▶ **Required work**:
Everything from the line containing "Find all instances" to the last line of the material below must be retyped exactly, both ends included; skip the pictures.

▶ **Records shown**:
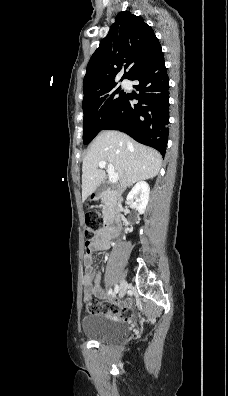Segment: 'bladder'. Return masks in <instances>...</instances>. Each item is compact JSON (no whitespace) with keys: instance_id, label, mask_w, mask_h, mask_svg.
I'll return each mask as SVG.
<instances>
[{"instance_id":"1","label":"bladder","mask_w":228,"mask_h":396,"mask_svg":"<svg viewBox=\"0 0 228 396\" xmlns=\"http://www.w3.org/2000/svg\"><path fill=\"white\" fill-rule=\"evenodd\" d=\"M84 335L98 342L117 343L130 335L127 323L103 314H91L82 320Z\"/></svg>"}]
</instances>
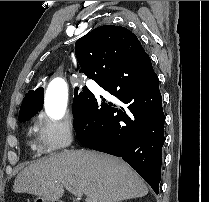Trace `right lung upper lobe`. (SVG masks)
Wrapping results in <instances>:
<instances>
[{"instance_id":"cb5924a9","label":"right lung upper lobe","mask_w":209,"mask_h":202,"mask_svg":"<svg viewBox=\"0 0 209 202\" xmlns=\"http://www.w3.org/2000/svg\"><path fill=\"white\" fill-rule=\"evenodd\" d=\"M75 54L79 72L96 82L111 77L120 84L126 82L130 73L141 71L143 65L139 61L148 56L136 35L115 25L100 26L78 39ZM43 93L42 87L29 91L20 110L42 106Z\"/></svg>"}]
</instances>
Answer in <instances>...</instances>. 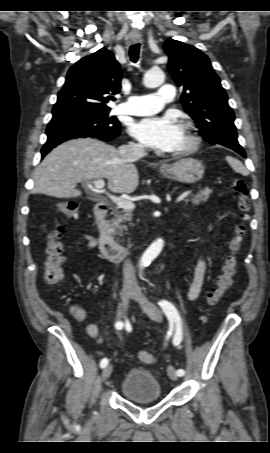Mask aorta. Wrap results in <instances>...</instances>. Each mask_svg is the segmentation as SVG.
Here are the masks:
<instances>
[{"instance_id": "obj_1", "label": "aorta", "mask_w": 270, "mask_h": 453, "mask_svg": "<svg viewBox=\"0 0 270 453\" xmlns=\"http://www.w3.org/2000/svg\"><path fill=\"white\" fill-rule=\"evenodd\" d=\"M165 79L163 71L159 68H154L149 70L144 75V84L146 87L155 88L160 86ZM164 242L162 239L156 240L150 245V247L145 251L140 260V266H145L151 263L162 251Z\"/></svg>"}]
</instances>
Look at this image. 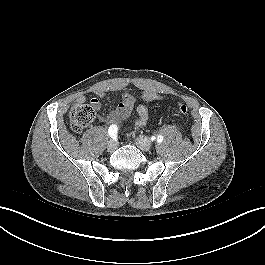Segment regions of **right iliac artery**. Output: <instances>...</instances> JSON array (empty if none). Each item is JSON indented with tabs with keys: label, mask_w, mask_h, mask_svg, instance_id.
<instances>
[{
	"label": "right iliac artery",
	"mask_w": 265,
	"mask_h": 265,
	"mask_svg": "<svg viewBox=\"0 0 265 265\" xmlns=\"http://www.w3.org/2000/svg\"><path fill=\"white\" fill-rule=\"evenodd\" d=\"M117 133H118L117 125H111L108 129L109 136L115 139L117 137Z\"/></svg>",
	"instance_id": "obj_1"
}]
</instances>
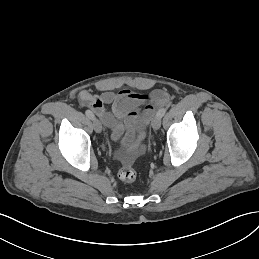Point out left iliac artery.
I'll return each instance as SVG.
<instances>
[{
    "mask_svg": "<svg viewBox=\"0 0 259 259\" xmlns=\"http://www.w3.org/2000/svg\"><path fill=\"white\" fill-rule=\"evenodd\" d=\"M165 113H166V108H161V109L157 112L156 116H159L160 118H162V117L165 115Z\"/></svg>",
    "mask_w": 259,
    "mask_h": 259,
    "instance_id": "obj_1",
    "label": "left iliac artery"
}]
</instances>
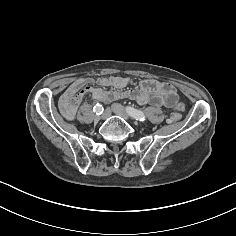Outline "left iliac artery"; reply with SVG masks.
Listing matches in <instances>:
<instances>
[{
	"instance_id": "obj_1",
	"label": "left iliac artery",
	"mask_w": 236,
	"mask_h": 236,
	"mask_svg": "<svg viewBox=\"0 0 236 236\" xmlns=\"http://www.w3.org/2000/svg\"><path fill=\"white\" fill-rule=\"evenodd\" d=\"M126 110H127V113L131 117H133L134 119L139 120V121H145L146 120V117H145V115L142 111L137 110V109H135L133 107H130V106H128L126 108Z\"/></svg>"
}]
</instances>
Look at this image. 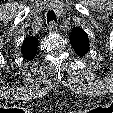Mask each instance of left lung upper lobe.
<instances>
[{"label":"left lung upper lobe","instance_id":"5c2ea615","mask_svg":"<svg viewBox=\"0 0 113 113\" xmlns=\"http://www.w3.org/2000/svg\"><path fill=\"white\" fill-rule=\"evenodd\" d=\"M70 42L74 51L80 56H84L89 50L88 34L77 27L73 28L70 35Z\"/></svg>","mask_w":113,"mask_h":113}]
</instances>
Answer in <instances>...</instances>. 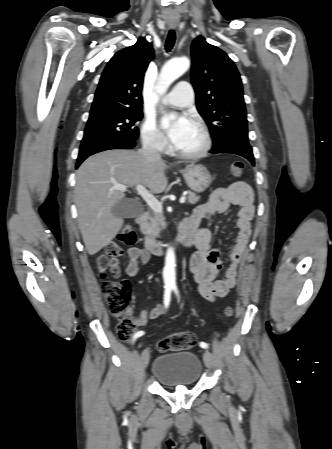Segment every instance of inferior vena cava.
Here are the masks:
<instances>
[{
	"label": "inferior vena cava",
	"instance_id": "obj_1",
	"mask_svg": "<svg viewBox=\"0 0 332 449\" xmlns=\"http://www.w3.org/2000/svg\"><path fill=\"white\" fill-rule=\"evenodd\" d=\"M139 154L147 160L151 161L161 160L160 153L157 151L153 143L150 141H145L143 143V147L139 150Z\"/></svg>",
	"mask_w": 332,
	"mask_h": 449
}]
</instances>
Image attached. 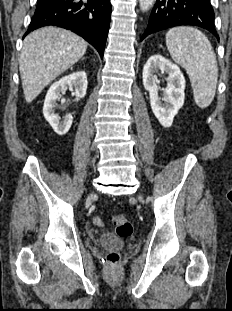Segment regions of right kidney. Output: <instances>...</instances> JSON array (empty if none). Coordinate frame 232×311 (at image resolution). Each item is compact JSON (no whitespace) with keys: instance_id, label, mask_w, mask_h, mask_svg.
Instances as JSON below:
<instances>
[{"instance_id":"1","label":"right kidney","mask_w":232,"mask_h":311,"mask_svg":"<svg viewBox=\"0 0 232 311\" xmlns=\"http://www.w3.org/2000/svg\"><path fill=\"white\" fill-rule=\"evenodd\" d=\"M87 84L86 73L79 71L61 78L50 86L45 97L43 115L56 134L60 136L65 135L73 122L71 114H67L63 121H60L58 115L55 114L54 107L56 106L57 99L61 97V93H64L68 87H74L75 95L83 98L86 95Z\"/></svg>"}]
</instances>
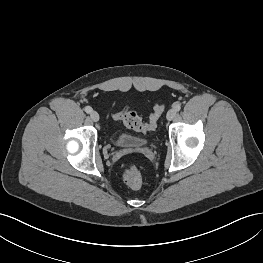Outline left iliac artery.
Masks as SVG:
<instances>
[{"instance_id": "left-iliac-artery-1", "label": "left iliac artery", "mask_w": 263, "mask_h": 263, "mask_svg": "<svg viewBox=\"0 0 263 263\" xmlns=\"http://www.w3.org/2000/svg\"><path fill=\"white\" fill-rule=\"evenodd\" d=\"M174 109H175V111H180V109H181V105L180 104H176L175 106H174Z\"/></svg>"}]
</instances>
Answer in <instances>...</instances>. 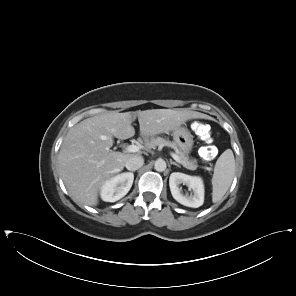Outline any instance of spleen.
I'll return each instance as SVG.
<instances>
[{
    "mask_svg": "<svg viewBox=\"0 0 296 296\" xmlns=\"http://www.w3.org/2000/svg\"><path fill=\"white\" fill-rule=\"evenodd\" d=\"M235 159L231 149L225 150L214 167L212 183V201L219 202L228 191L234 177Z\"/></svg>",
    "mask_w": 296,
    "mask_h": 296,
    "instance_id": "3e777b00",
    "label": "spleen"
}]
</instances>
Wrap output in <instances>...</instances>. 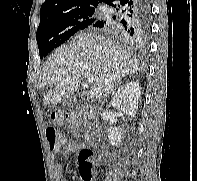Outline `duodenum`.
<instances>
[{
    "label": "duodenum",
    "instance_id": "duodenum-1",
    "mask_svg": "<svg viewBox=\"0 0 197 181\" xmlns=\"http://www.w3.org/2000/svg\"><path fill=\"white\" fill-rule=\"evenodd\" d=\"M83 114L88 120H91L93 118V115L90 110L84 109Z\"/></svg>",
    "mask_w": 197,
    "mask_h": 181
}]
</instances>
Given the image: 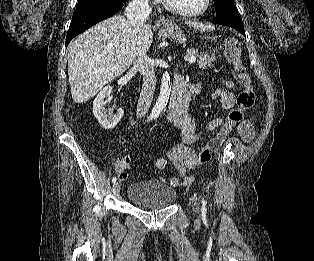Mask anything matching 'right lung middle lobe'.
Wrapping results in <instances>:
<instances>
[{
	"label": "right lung middle lobe",
	"mask_w": 314,
	"mask_h": 261,
	"mask_svg": "<svg viewBox=\"0 0 314 261\" xmlns=\"http://www.w3.org/2000/svg\"><path fill=\"white\" fill-rule=\"evenodd\" d=\"M108 1H113V0H78L76 11H81L93 5L100 4L103 2H108Z\"/></svg>",
	"instance_id": "dd1d6c3e"
}]
</instances>
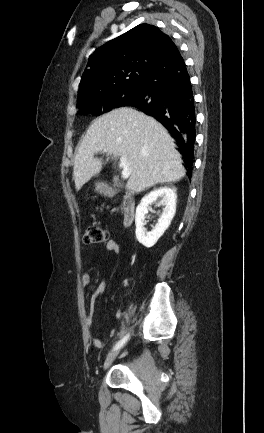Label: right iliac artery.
Here are the masks:
<instances>
[{
    "label": "right iliac artery",
    "mask_w": 264,
    "mask_h": 433,
    "mask_svg": "<svg viewBox=\"0 0 264 433\" xmlns=\"http://www.w3.org/2000/svg\"><path fill=\"white\" fill-rule=\"evenodd\" d=\"M128 338H129V334H127L120 341H118L115 344V346L113 347V350H117V349L121 348L126 343V341L128 340Z\"/></svg>",
    "instance_id": "obj_1"
}]
</instances>
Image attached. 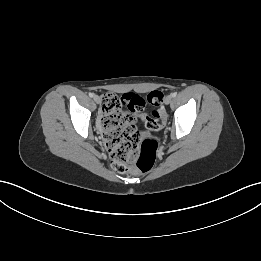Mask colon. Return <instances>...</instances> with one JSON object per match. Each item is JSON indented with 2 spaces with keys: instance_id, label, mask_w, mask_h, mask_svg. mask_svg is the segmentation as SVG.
<instances>
[{
  "instance_id": "1",
  "label": "colon",
  "mask_w": 261,
  "mask_h": 261,
  "mask_svg": "<svg viewBox=\"0 0 261 261\" xmlns=\"http://www.w3.org/2000/svg\"><path fill=\"white\" fill-rule=\"evenodd\" d=\"M163 101V93L155 90L145 97L128 93L125 96L129 111L139 116L147 104L159 106ZM102 135L110 155L111 167L118 173L129 170L149 171L157 156L158 143L152 137L140 138L139 132L131 122L129 114L122 111L121 99L113 93L102 96ZM140 121L149 130L161 131L168 124L165 111L159 108L152 113L140 115Z\"/></svg>"
}]
</instances>
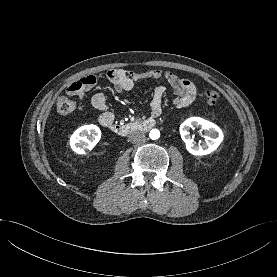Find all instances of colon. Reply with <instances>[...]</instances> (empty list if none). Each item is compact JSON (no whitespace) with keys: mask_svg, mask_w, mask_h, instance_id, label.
Listing matches in <instances>:
<instances>
[{"mask_svg":"<svg viewBox=\"0 0 277 277\" xmlns=\"http://www.w3.org/2000/svg\"><path fill=\"white\" fill-rule=\"evenodd\" d=\"M74 92H81L85 89V82L77 81V84L72 88ZM221 99V95L216 90H207L205 92V100L209 105H216ZM57 112L60 115H68L76 109V103L67 96H62L56 103Z\"/></svg>","mask_w":277,"mask_h":277,"instance_id":"obj_1","label":"colon"}]
</instances>
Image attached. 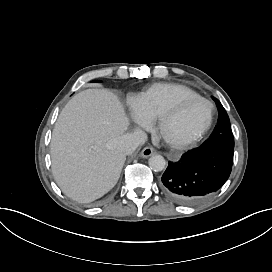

▶ **Task answer**:
Find all instances of colon. Reply with <instances>[...]</instances> (empty list if none). Each item is compact JSON (no whitespace) with keys: mask_svg, mask_w, mask_h, instance_id, label.
Listing matches in <instances>:
<instances>
[{"mask_svg":"<svg viewBox=\"0 0 277 277\" xmlns=\"http://www.w3.org/2000/svg\"><path fill=\"white\" fill-rule=\"evenodd\" d=\"M74 92H81L85 89V82L77 81V84L72 88ZM221 99V95L216 90H207L205 92V100L209 105H216ZM57 112L60 115H68L76 109V103L67 96H62L56 103Z\"/></svg>","mask_w":277,"mask_h":277,"instance_id":"obj_1","label":"colon"}]
</instances>
Image attached. 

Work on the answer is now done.